Standing Rock is an all-too-familiar David-and-Goliath fight. All over the world, from the Amazon to the Mekong, communities are struggling for control of their lands, waters and lives against large and frequently unaccountable corporate and government interests.

For decades, big business and governments have looked at water – our most precious resource, the source of life – as a disposable commodity to be exploited, consumed and discarded.

They have funneled billions of dollars into costly, harmful development projects. Country after country has turned its rivers into industrial waterways and polluted, stagnant stair-steps of reservoirs that serve hydropower plants, the fossil fuel industry, mining, and industrial-scale agriculture – all at the expense of human health, our water supply, our fisheries and the environment.

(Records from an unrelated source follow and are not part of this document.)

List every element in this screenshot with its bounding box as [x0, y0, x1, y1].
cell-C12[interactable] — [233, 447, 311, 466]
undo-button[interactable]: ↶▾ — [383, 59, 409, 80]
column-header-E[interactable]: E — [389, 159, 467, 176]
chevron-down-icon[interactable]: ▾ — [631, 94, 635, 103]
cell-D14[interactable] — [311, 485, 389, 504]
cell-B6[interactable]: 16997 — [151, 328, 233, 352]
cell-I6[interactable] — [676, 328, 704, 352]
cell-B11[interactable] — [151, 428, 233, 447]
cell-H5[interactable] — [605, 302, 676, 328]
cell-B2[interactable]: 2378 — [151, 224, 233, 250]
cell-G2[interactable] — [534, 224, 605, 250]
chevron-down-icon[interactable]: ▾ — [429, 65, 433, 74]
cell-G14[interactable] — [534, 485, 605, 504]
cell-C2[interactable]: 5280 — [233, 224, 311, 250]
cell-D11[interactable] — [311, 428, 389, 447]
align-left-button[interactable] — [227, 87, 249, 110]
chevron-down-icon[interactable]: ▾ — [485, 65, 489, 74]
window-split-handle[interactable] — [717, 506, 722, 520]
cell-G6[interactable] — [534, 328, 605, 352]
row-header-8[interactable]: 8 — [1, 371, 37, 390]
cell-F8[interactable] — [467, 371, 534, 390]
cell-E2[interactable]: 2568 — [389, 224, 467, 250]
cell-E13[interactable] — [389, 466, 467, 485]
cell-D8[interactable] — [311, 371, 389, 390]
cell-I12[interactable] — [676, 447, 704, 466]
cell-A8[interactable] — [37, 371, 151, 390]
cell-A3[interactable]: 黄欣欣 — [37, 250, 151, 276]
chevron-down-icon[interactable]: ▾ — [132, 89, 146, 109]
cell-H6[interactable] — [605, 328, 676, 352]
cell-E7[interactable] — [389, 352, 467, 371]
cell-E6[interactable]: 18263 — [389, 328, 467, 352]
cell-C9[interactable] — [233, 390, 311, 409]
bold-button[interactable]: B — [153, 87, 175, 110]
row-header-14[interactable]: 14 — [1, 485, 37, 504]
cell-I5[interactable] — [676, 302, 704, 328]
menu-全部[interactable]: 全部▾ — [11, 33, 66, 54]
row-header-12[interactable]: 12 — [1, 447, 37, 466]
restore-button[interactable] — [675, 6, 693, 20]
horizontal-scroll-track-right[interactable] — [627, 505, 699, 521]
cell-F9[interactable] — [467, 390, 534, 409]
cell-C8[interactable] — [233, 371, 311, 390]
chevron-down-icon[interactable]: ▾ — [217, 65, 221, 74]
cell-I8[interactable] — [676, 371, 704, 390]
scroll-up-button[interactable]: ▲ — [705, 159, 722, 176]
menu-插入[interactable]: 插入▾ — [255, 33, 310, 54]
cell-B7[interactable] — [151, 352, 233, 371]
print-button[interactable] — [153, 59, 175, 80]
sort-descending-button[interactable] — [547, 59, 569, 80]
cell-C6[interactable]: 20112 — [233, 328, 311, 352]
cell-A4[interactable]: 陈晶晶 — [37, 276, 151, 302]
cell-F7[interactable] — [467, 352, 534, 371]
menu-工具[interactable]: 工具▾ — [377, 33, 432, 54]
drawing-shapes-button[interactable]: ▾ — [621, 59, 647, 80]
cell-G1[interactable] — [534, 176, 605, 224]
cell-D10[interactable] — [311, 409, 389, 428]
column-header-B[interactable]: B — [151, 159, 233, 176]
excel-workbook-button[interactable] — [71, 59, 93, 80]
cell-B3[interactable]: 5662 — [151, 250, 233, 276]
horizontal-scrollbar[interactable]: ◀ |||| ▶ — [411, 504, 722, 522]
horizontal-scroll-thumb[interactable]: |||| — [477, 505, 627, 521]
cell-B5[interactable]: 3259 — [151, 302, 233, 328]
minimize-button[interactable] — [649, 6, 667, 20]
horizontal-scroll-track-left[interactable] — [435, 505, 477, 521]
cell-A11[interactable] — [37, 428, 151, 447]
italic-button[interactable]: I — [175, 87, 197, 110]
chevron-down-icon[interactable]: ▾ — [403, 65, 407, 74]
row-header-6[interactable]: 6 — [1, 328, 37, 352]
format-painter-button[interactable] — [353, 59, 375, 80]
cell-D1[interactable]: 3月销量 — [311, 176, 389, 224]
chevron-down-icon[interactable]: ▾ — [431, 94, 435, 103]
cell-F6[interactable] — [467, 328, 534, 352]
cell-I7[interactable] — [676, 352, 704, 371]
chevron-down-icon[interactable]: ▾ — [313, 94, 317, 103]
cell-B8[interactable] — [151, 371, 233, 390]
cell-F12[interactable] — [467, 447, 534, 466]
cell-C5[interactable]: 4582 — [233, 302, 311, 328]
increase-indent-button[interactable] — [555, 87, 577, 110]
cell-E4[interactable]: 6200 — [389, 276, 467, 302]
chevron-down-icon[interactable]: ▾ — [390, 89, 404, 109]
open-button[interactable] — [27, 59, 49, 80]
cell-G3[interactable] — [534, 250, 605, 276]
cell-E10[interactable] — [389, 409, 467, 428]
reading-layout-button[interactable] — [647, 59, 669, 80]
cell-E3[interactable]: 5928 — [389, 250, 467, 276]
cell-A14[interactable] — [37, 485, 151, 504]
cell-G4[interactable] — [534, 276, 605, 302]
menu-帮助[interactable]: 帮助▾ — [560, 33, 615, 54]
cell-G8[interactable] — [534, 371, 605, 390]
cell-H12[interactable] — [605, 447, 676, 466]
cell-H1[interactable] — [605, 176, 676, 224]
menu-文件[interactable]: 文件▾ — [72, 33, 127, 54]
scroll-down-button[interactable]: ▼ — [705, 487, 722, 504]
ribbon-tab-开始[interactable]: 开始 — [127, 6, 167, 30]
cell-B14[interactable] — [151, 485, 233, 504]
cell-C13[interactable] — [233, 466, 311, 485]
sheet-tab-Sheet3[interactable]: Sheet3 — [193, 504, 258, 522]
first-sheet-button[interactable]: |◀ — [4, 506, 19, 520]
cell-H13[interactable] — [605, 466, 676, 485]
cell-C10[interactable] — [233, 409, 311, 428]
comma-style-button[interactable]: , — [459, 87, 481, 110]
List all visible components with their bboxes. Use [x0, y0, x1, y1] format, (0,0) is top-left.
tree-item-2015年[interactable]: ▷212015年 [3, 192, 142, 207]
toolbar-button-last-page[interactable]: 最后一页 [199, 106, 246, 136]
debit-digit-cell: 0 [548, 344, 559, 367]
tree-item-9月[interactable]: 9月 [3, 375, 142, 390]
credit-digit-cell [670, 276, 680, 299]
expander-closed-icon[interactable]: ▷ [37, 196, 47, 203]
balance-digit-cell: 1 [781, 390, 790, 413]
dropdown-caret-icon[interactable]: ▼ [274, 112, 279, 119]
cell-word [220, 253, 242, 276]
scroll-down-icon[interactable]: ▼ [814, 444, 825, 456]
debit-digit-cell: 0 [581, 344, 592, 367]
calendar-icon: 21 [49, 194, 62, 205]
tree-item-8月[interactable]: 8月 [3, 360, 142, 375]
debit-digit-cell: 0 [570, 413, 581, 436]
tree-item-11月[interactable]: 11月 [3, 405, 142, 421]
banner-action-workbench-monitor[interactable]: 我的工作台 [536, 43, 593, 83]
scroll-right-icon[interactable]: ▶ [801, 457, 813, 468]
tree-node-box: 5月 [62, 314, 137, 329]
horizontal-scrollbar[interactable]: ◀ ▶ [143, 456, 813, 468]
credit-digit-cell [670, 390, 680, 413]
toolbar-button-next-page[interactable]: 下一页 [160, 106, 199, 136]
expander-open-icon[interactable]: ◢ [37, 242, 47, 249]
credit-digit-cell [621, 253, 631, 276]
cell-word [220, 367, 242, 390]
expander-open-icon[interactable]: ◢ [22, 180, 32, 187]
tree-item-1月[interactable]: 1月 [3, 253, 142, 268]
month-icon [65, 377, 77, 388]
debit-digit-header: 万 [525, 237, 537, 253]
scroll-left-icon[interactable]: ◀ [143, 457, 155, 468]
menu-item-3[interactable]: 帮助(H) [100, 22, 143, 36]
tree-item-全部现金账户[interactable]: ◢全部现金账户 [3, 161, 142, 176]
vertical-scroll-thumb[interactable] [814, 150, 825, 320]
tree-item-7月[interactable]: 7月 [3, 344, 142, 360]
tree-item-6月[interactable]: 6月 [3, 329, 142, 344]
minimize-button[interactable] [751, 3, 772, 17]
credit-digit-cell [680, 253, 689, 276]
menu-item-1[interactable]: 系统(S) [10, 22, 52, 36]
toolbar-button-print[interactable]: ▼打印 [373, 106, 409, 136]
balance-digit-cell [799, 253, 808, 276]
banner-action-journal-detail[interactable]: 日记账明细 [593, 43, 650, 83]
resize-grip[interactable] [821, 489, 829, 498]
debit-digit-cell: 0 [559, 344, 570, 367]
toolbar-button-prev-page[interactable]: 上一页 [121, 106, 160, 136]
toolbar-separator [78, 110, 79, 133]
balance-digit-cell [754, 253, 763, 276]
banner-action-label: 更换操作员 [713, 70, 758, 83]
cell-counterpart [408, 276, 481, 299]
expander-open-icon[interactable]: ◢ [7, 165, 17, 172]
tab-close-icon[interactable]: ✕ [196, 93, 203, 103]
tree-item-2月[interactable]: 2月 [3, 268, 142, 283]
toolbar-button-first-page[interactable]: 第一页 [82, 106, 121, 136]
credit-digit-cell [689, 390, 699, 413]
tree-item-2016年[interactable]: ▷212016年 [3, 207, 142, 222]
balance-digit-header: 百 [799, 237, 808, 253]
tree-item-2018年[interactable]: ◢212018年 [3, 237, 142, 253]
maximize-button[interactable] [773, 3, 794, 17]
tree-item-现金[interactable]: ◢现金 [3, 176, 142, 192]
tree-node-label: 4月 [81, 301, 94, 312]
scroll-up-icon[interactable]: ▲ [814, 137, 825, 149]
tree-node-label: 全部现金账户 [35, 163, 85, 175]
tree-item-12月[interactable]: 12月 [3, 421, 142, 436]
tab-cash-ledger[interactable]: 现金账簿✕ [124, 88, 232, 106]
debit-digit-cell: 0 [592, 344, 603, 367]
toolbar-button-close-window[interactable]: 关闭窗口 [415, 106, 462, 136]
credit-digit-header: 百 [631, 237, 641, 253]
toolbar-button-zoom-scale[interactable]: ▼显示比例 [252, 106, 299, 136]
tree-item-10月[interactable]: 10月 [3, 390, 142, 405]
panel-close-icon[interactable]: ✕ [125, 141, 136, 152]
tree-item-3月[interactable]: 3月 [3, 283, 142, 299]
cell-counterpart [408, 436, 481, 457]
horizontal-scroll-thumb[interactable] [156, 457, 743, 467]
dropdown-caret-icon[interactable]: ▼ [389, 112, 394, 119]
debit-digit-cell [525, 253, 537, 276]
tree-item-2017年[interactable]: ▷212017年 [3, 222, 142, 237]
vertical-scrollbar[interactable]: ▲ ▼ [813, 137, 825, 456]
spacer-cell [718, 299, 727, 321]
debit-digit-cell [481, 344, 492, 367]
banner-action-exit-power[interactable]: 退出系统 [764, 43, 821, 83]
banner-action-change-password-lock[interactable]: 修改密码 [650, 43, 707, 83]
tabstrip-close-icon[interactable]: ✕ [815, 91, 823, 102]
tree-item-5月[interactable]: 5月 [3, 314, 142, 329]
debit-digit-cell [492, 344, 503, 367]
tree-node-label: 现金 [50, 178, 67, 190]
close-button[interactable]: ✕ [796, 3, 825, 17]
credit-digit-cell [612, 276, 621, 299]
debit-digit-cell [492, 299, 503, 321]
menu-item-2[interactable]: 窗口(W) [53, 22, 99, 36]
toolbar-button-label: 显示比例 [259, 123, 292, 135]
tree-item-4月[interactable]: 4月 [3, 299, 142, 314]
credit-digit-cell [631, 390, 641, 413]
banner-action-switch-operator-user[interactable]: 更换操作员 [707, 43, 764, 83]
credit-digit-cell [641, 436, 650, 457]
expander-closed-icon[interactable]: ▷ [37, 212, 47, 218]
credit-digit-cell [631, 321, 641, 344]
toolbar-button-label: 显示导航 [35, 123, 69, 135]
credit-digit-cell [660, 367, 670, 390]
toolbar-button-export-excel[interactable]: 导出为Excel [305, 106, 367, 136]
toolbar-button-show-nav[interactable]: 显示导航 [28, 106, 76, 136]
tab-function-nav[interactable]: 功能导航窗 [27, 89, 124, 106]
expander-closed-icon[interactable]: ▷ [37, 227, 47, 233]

Many of the world’s rivers have gradually morphed from vibrant ecosystems into polluted dead zones managed solely for the profit of big business. The people who made their living alongside these rivers have been pushed to the margins, forgotten, and left to deal with the consequences on their own, experiencing poverty and displacement for generations.

But the people who have traditionally lived on rivers and acted as their custodians are not disposable.

They are the guardians of the source of life, and they are not giving up without a fight. Standing Rock is the latest uprising in a global movement for rivers that has been gathering strength for the past three decades.

In the Amazon, indigenous groups are struggling against the wholesale destruction of their river and its vast rainforest – the lungs of our planet. In India, people’s movements have rejected big dams and returned to traditional knowledge, reclaiming water in the driest deserts to bring their villages back to life. In Thailand, the government can’t build dams because of the ferocious resistance it encounters.

The world over, people’s movements are fighting, tenaciously and with grit, humor and intelligence, for the most basic of rights: the right to a say over what happens to their lands, waters and lives. And some are paying the ultimate price for their activism.

There have been many successes, and some heartbreaking defeats. But in the past year, we’ve seen the pace of reform accelerate. Terrible, corruption-ridden dam projects are being canceled from Russia to Brazil. In Africa, the World Bank is shifting funds out of troubled projects and increasing its investments in solar power. And climate and river activists are finally squeezing antiquated technologies out of the energy sector, making way for wind and solar power.

Momentum is on our side. We must seize this moment to protect all the life-giving waterways we have: our rivers, our wetlands, our forests, our floodplains. We must do it for the incredible biodiversity they nourish and sustain.  We must do it for all the fisher folk. And we must do it for our children and grandchildren.

Why? Because healthy rivers are fundamental to the health and wellbeing of our people and this planet. They are the unsung heroes of the natural world. Without healthy rivers, we cannot survive the coming climate chaos.

Rivers feed our most vulnerable, sustain some of our most diverse ecosystems, protect us from floods and droughts, and are central to the cultural identity of so many people around the world. We must seize this moment to protect and restore our rivers for the good of this and future generations.

The Amazon. The Mekong. The Congo. The Brahmaputra. The Missouri.

The rivers may be different, but the fight is the same. It’s a fight for our future. Because water is life.  

Kate Horner is the Executive Director of International Rivers.